2009年12月14日

DVD : こま撮りえいが こまねこのクリスマス ~迷子になったプレゼント~

こま撮りえいが こまねこのクリスマス ~迷子になったプレゼント~DVD-BOX (初回限定生産)



『こま撮り映画 こまねこ』の最新作『こまねこのクリスマス ~迷子になったプレゼント』のDVD。初回限定生産のDVD BOXの特典は「卓上こまちゃん」。人形を人形化したのに、あんまり似ていないと言う相変わらずな特典ではあるものの、これはこれで何となく愛着が湧いて来た(笑)

映像特典である「こまちゃん ショートショート映像」は、dwarfのサイトのSPECIALページで公開されていた映像がDVDに収録されたもの。私はバレンタインの時のラジボーが、とっても好き。うさじいは、こちらも友情(?)出演。

さて、ちょっとネタバレ的というか、個人的な解釈を書いておく。

劇場で観た時は、「迷子になったプレゼント」って何の事だろう?と思っていた。こまちゃんのパパとママからはプレゼント(名前はプレコ)は届いている訳だから何も迷子になっていないじゃないか!と思っていたからだ。でも、観てから物語を振り返ってみると、その意味が分かった。

迷子になっていたもの、それは「想い」だ。

パパとママはこまちゃんを喜ばせるために、プレコを準備したのだが、クリスマスに合うと言う約束を破ってしまった。こまちゃんは、パパとママに会えない事にショックを受けて、プレコを暖炉に投げてしまう。そして、ラジボーの発案で、ラジボーと一緒にパパとママのいる街を訪ねようとする。しかし、ラジボー特製のソリは途中で故障してしまう。ソリは修復出来ず、こまちゃんとラジボーは木の中で寒い夜を過ごす。ラジボーが疲れ寝てしまった時、こまちゃんの目の前にプレコが現れる。そして、プレコがどんな想いで送られて来たかを、こまちゃんは感じる。つまり、パパとママがプレコに託した想いを感じたのだろう。

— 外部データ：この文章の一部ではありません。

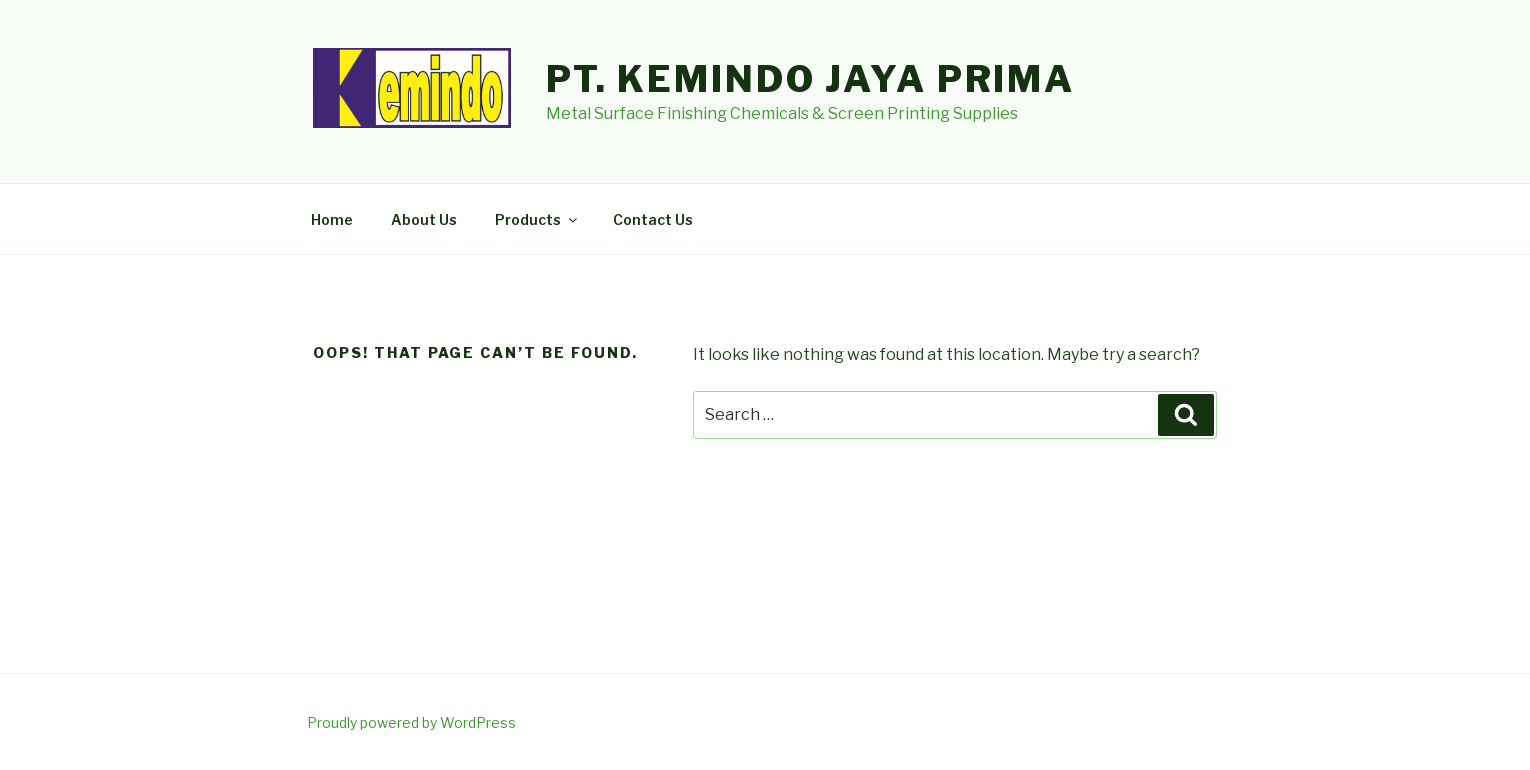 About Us (424, 219)
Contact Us (653, 219)
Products (537, 219)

また、こまちゃんの想いも迷子になってしまっている。パパとママに会いたかった想いがクリスマスに叶わず、行き場のない想いがプレコを暖炉に投げると言う行動をさせてしまったのだ。この迷った想いも、プレコが解決してくれる。

前作では、こまちゃんに成長は特に感じられなかったが、今作は、こまちゃんが成長したように思う。最後のこまちゃんが風邪を引いて寝込んでいるとき、プレコと微笑み合っているシーンは、パパとママの想いを感じたからなのではないかと思った。

アニメーターの峰岸裕和が「こまが泣いているシーンが幾つかあるが、それぞれのシーンで涙の意味あいが違う」ようなことをメイキングて言っている。改めて見直すと、その涙が持つ意味の重要性がよく分かるのだ。

実は予告編で「どんなに離れていても想いはきっと届く」と書いてある。これが物語のコアであることに気づくのに時間がかかってしまった。

劇場で観た時は、パパとママと会えるシーンで終わるべきだろう!と思ったのだが、この意味合いを考えたらそのシーンは必要なかったのかもしれない。


誰かにプレゼントをあげるとき、何らかの想いがある。それは喜んで欲しい、驚いて欲しいとか色々だ。その想いは付加価値だ。「どんな想いでこれを選んだんだろう」とか考えてしまうから、他人から貰った物を捨てる時は困るのだ。最近は、想いは形がないのだから、物に宿る物ではないと思って捨てる(都合のいい解釈)。